Posted on Thu 29 September 2016 in Code • Tagged with Rust, arguments, parameters, functionsLeave a comment

Today’s announcement of Rust 1.12 contains, among other things, this innocous little tidbit:

Option implements From for its contained type

If you’re not very familiar with it, From is a basic converstion trait which any Rust type can implement. By doing so, it defines how to create its values from some other type — hence its name.

Perhaps the most widespread application of this trait (and its from method) is allocating owned String objects from literal str values:

let hello = String::from("Hello, world!");

What the change above means is that we can do similar thing with the Option type:

let maybe_int = Option::from(42);

At a first glance, this doesn’t look like a big deal at all. For one, this syntax is much more wordy than the traditional Some(42), so it’s not very clear what benefits it offers.

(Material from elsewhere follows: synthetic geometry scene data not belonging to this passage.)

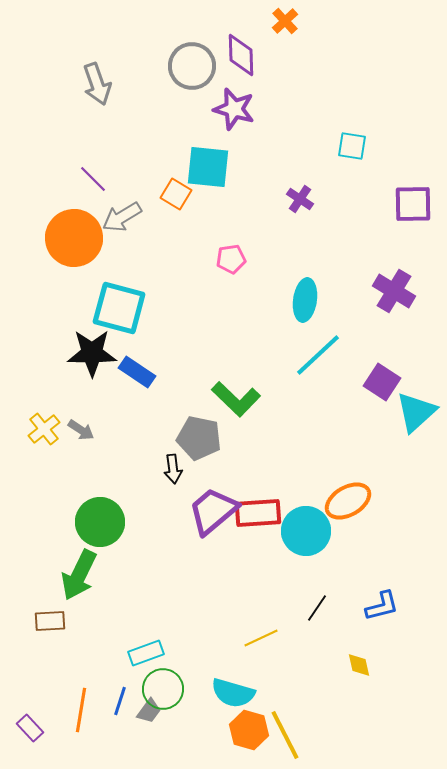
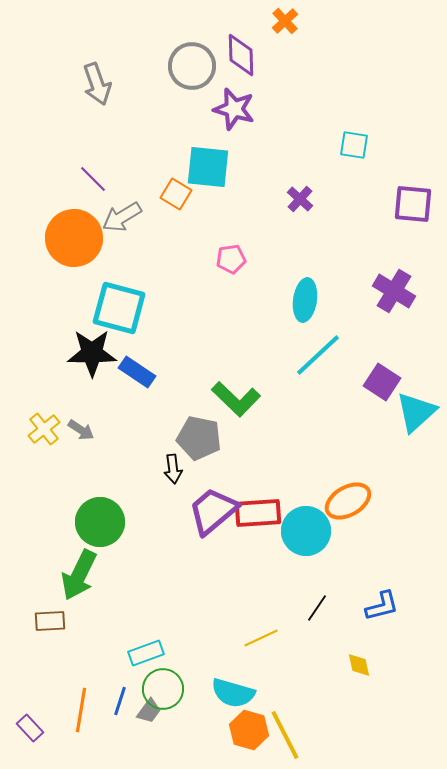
cyan square at (352, 146): moved 2 px right, 1 px up
purple cross at (300, 199): rotated 8 degrees clockwise
purple square at (413, 204): rotated 6 degrees clockwise
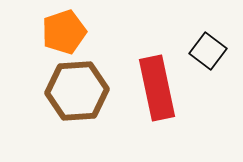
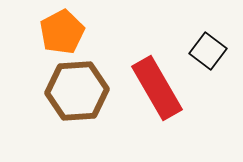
orange pentagon: moved 2 px left; rotated 9 degrees counterclockwise
red rectangle: rotated 18 degrees counterclockwise
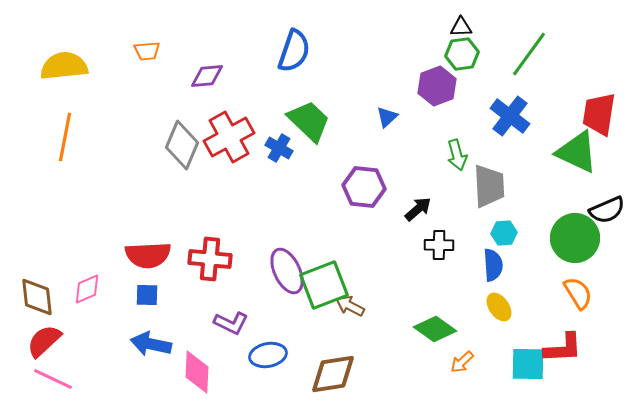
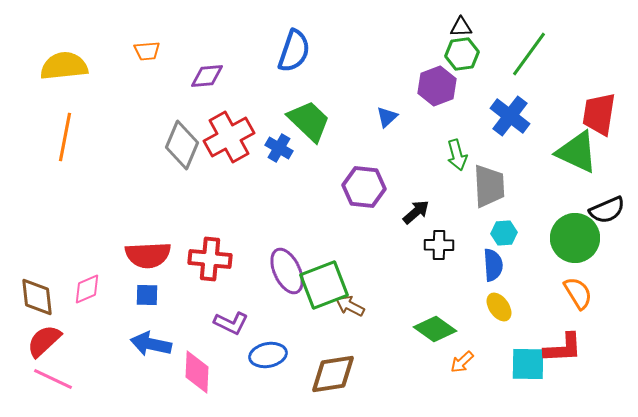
black arrow at (418, 209): moved 2 px left, 3 px down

But this first impression is rather deceptive. In many cases, this change can actually reduce the number of times we have to type Some(x), allowing us to replace it with just x. That’s because this new impl brings Rust quite a bit closer to having optional function arguments as a first class feature in the language.

Until now, a function defined like this:

fn maybe_plus_5(x: Option<i32>) -> i32 {
    x.unwrap_or(0) + 5
}

was the closest Rust had to default argument values. While this works perfectly — and is bolstered by compile-time checks! — callers are unfortunately required to build the Option objects manually:

let _ = maybe_plus_5(Some(42));  // OK
let _ = maybe_plus_5(None);      // OK
let _ = maybe_plus_5(42);        // error!

After Option<T> implements From<T>, however, this can change for the better. Much better, in fact, for the last line above can be made valid. All that is necessary is to take advantage of this new impl in the function definition:

fn maybe_plus_5<T>(x: T) -> i32 where Option<i32>: From<T> {
    Option::from(x).unwrap_or(0) + 5
}

Unfortunately, this results in quite a bit of complexity, up to and including the where clause: a telltale sign of convoluted, generic code. Still, this trade-off may be well worth it, as a function defined once can be called many times throughout the code base, and possibly across multiple crates if it’s a part of the public API.

But we can do better than this. Indeed, using the From trait to constrain argument types is just complicating things for no good reason. What we should so instead is use the symmetrical trait, Into, and take advantage of its standard impl:

impl<T, U> Into<U> for T where U: From<T>

Once we translate it to the Option case (now that Option<T> implements From<T>), we can switch the trait bounds around and get rid of the where clause completely:

fn maybe_plus_5<T: Into<Option<i32>>>(x: T) -> i32 {
    x.into().unwrap_or(0) + 5
}

As a small bonus, the function body has also gotten a little simpler.


So, should you go wild and change all your functions taking Optionals to look like this?… Well, technically you can, although the benefits may not outweigh the downsides for small, private functions that are called infrequently.

On the other hand, if you can afford to only support Rust 1.12 and up, this technique can make it much more pleasant to use the external API of your crates.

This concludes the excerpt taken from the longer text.